Decido di sfogarmi allenando la mobilità, anche in previsione di un mio ritorno alla roccia. Michele è un maestro anche in questo e mi prepara degli allenamenti mirati ed impegnativi. Mi si apre un mondo, scopro che allenare la mobilità non è solo fare stretching ma comprende anche molti allenamenti di forza per abituare le fibre muscolari a sopportare certe tensioni.
Dopo tre mesi la spalla è decisamente migliorata. Posso riprendere a scalare, con grande fatica (3 mesi di fermo non sono pochi) ma almeno ho ripreso. La spalla va decisamente meglio, ha ripreso molta forza anche se alcuni movimenti li sento ancora rischiosi. In compenso ho avuto grandi miglioramenti nella mobilità delle gambe: la spaccata frontale e la sagittale sono quasi complete, mi mancano pochi centimetri per arrivare a terra. Michele mi dice di andare per gradi e che spingere troppo potrebbe causarmi infortuni, ma io sono entusiasta, voglio migliorare velocemente…
…ed ecco la seconda badilata in faccia. Inizio a sentire un forte dolore alla parte sinistra dell’addome, lancinante, come una coltellata. Anche un solo starnuto o un colpo di tosse causano un dolore insopportabile.
Siamo ad Ottobre 2024, sono finalmente in Sardegna con i Ragni per una settimana, tantissimi tiri da provare, tanti 8A papabili, faccio spesso coppia con Luca Passini che, inesorabile come la morte li castiga tutti. Io niente, nemmeno uno, anzi, oltre alla spalla ancora debole scopro che mi è preclusa ogni tallonata perché mi causa un dolore allucinante all’addome, e per chi mi conosce sa che togliermi l’uso dei talloni è come tagliarmi un braccio.
Al rientro a casa faccio degli accertamenti: ernia dello sportivo. Soluzione: operazione, almeno 5 mesi di attesa e poi altrettanti per la ripresa.
Ripiombo in uno sconforto più nero di prima. Ne parlo con Michele. Vedo che è un po’ scocciato. Percepisco che vorrebbe cazziarmi, ma vedo anche che capisce la mia disperazione. Mi viene incontro anche emotivamente, riesce a calmarmi. Mi convince a riavvolgere il nastro, a ripartire daccapo un’altra volta: fisioterapia per la spalla e per l’addome, inseriremo gli esercizi poco alla volta e quando sarà il momento.

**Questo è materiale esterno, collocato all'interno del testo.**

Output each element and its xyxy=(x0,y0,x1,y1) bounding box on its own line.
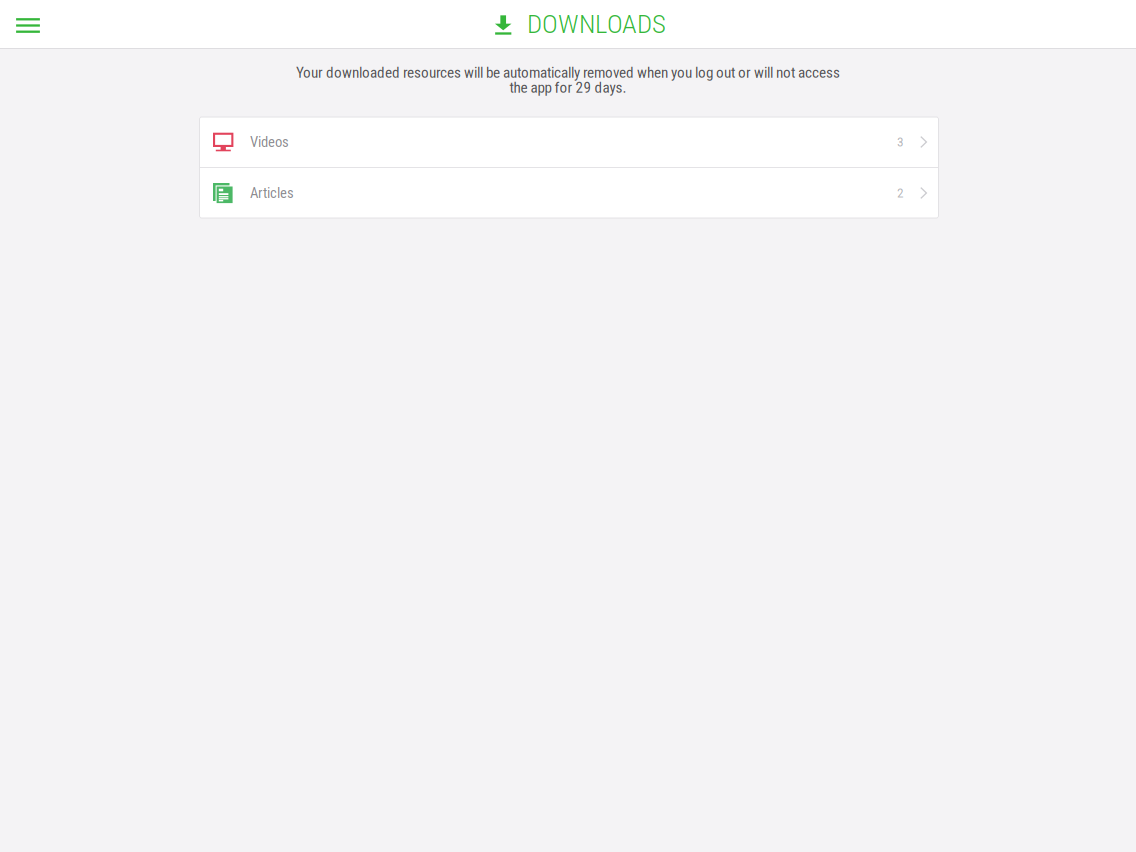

E’ passato un anno ormai, sto continuando con la fisioterapia, ma ho imparato “LA PAZIENZA”, mi è stato insegnato che il fisico non è un bene da spremere per le nostre ambizioni, bensì un compagno di viaggio da ascoltare, da assecondare e di cui prendersi cura. Forse tutto questo è stato un bene: ora credo di avere l’esperienza e le armi per affrontare al meglio il prossimo decennio di attività.
Ho ripreso ad allenare la mobilità, con più calma ed attenzione. Mi mancano più centimetri di prima per arrivare a terra con le spaccate, ma sono convinto che ci arriverò … col tempo che serve.

Sto provando i tiri della falesia nuova che stiamo chiodando. Ieri finalmente è arrivato il primo 8A dopo un anno e mezzo. L’ho provato tanto (altri lo hanno fatto in giornata), ma va bene così.

Il “maglione rosso” è nell’armadio che aspetta di essere indossato, anche per questo verrà l’occasione a tempo debito. Non avrà le tasche piene come quello di tanti altri miei colleghi ragni … meglio, vuol dire che c’è spazio per farci stare ancora qualcosa.